There is no blueprint for how your specific identity needs to reshape itself. What works for one person will fail in yours, because your history, your grief, and your future are entirely your own.
In my experience, we don’t need advice. We need a cheer squad.
We need people who aren’t trying to fix us, but who are willing to stand on the sidelines of our transformation and cheer us on.
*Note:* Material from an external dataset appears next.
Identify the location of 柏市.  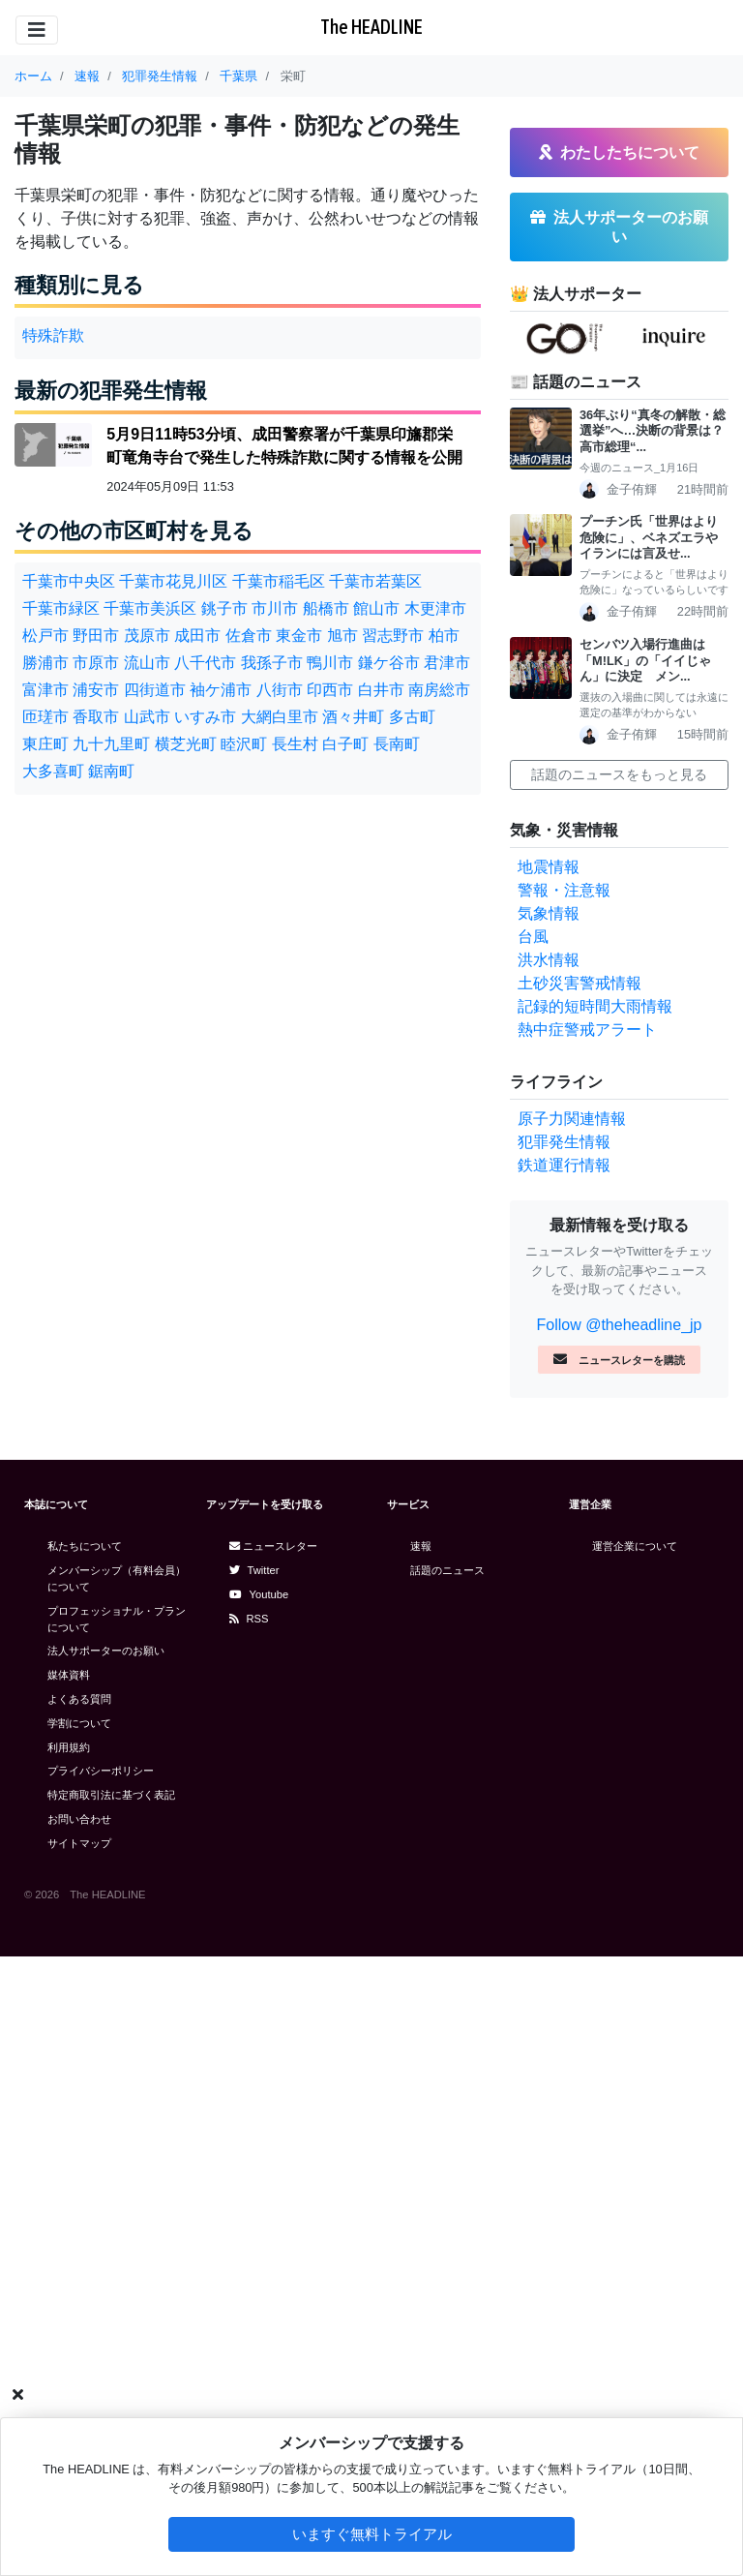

We need colleagues, friends, and partners who allow us the grace to be messy, tired, forgetful or quiet while we figure out our new footing.
Stepping Into the New Season
If you are currently standing in that liminal space, whether you are rewriting your identity through parenthood, navigating the choppy waters of perimenopause or menopause, or dealing with any major life upheaval, know this: it is entirely okay to mourn the person you used to be.
Let’s stop treating these major life transitions as private struggles to be managed behind closed doors before we emerge “fixed.” Let’s bring them into the light with courage and vulnerability.
Do not lament the change. Step into it. Find the people who love you not just for who you have been, but for whoever you are becoming. And if they no longer serve you, then find a new community to cheer you on.
Build your cheer squad, lean into the weight of the transition, and perhaps even be grateful for the beauty in becoming.
Nicolette Briscoe is the founder of Life by Design Coaching, a consultancy that helps female founders and leaders navigate major life transitions without losing sight of themselves or their narrative.